Taka weakens further as cenbank seeks to align dollar rates
Forex reserve falls below $23 billion
The central bank has raised the selling rate of dollar from reserves by Tk0.50 to Tk110 in an attempt to align the rate with that in the local market.
Consequently, the taka has depreciated against the dollar four times since July in the current fiscal year. Despite these adjustments, however, the disparity between the market and interbank rates persists, compelling the central bank to actively intervene in the currency market to stabilise it.
The intervention has also had a noticeable impact on the foreign exchange reserves, which dropped below $23 billion on Tuesday.
The central bank pegged the dollar at Tk95 in the first week of September last year. According to the central bank, the dollar's value has increased by about 16% to Tk110 in the past one year.
Since the beginning of July, the Bangladesh Bank has not announced the dollar price separately. In selling dollars from reserves, the central bank follows the dollar rate in the interbank market. As a result, in the first week of July, the taka devalued to the highest value of Tk2.85. Since then, the central bank has been increasing the selling price of dollars from the reserve according to the interbank dollar rate.
The Bangladesh Foreign Exchange Dealers Association (Bafeda) and the Association of Bankers, Bangladesh (ABB) once again adjusted the exchange rate of the US dollar on Thursday. As per an announcement by Bafeda and ABB, the new interbank dollar rate is Tk110 – it was Tk109.50. Exporters and remitters are getting an equal Tk109.50 per dollar, while the rate is Tk110 for import settlement.
As a result, the selling rate of dollars from the reserve has been increased.
A senior official of a state-owned bank said they are not getting enough dollars from the central bank. As per the current status of the reserve, the amount is fine. However, many banks are not following the dollar rate set by the ABB and Bafeda. They are collecting remittance dollars at higher rates. In many cases, it is also charging higher rates to collect dollars of export proceeds. Due to these reasons, they are getting more dollars. In this situation, the state-owned banks are getting less remittance due to compliance with the rules.

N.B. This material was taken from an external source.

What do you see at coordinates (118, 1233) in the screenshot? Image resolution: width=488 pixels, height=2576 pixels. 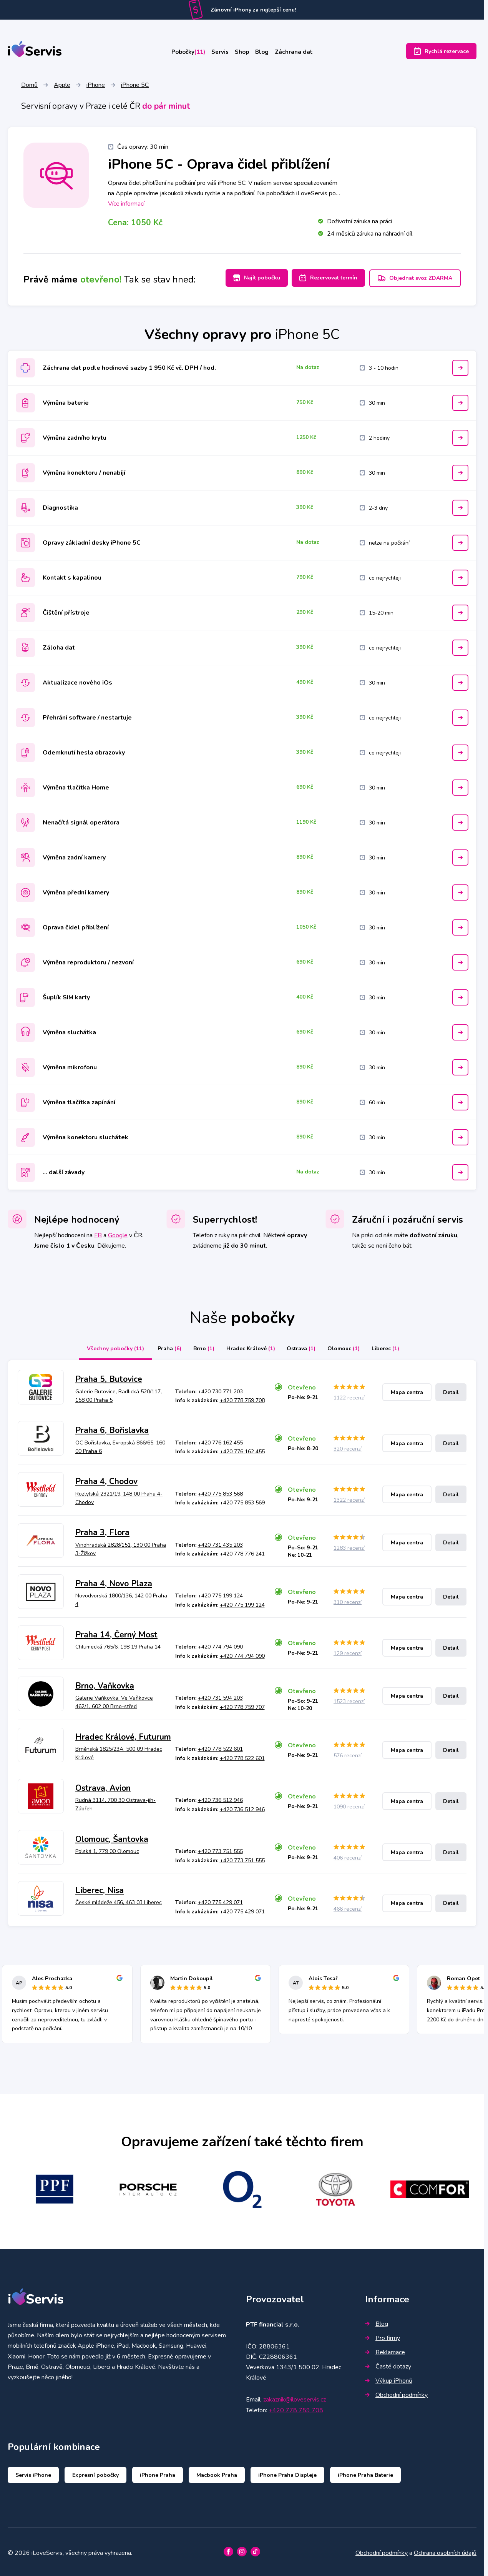 I see `Google` at bounding box center [118, 1233].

"As a result, we are facing problems in paying the government LCs. We have to defer many payments due to not having enough dollars in hand. If the banks pay higher rates like this, our problems will deepen," the banker said.
A senior official of the central bank said 13 banks have been served show-cause notices for charging high rates for buying and selling dollars. The central bank will take further action after receiving their reply. It had planned to reduce the sale of dollars from reserves in the current financial year. But that could not be done as the remittances came in short by about $400 million last August. If remittances do not increase in September, pressure on reserves may increase.
Reserves drop below $23 billion
Despite the increase in prices, the sale of dollars from the reserve did not decrease. According to the central bank, since July of the current fiscal year $2.3 billion has been sold from reserves. Means, the central bank is selling $1.15 billion every month of this fiscal year. In FY23, $13.58 billion was sold from reserves to meet the dollar crunch.
According to IMF's BPM6 guidelines, the new gross reserves of central banks is $22.95 billion. The gross reserves according to the old calculation decreased from $39.60 billion at the end of July last year to $29.1 billion on Tuesday.
Besides, a $1.2 billion Asian Clearing Union (ACU) payment will be made next Thursday. Doing so would bring the reserves down to the $21 billion mark.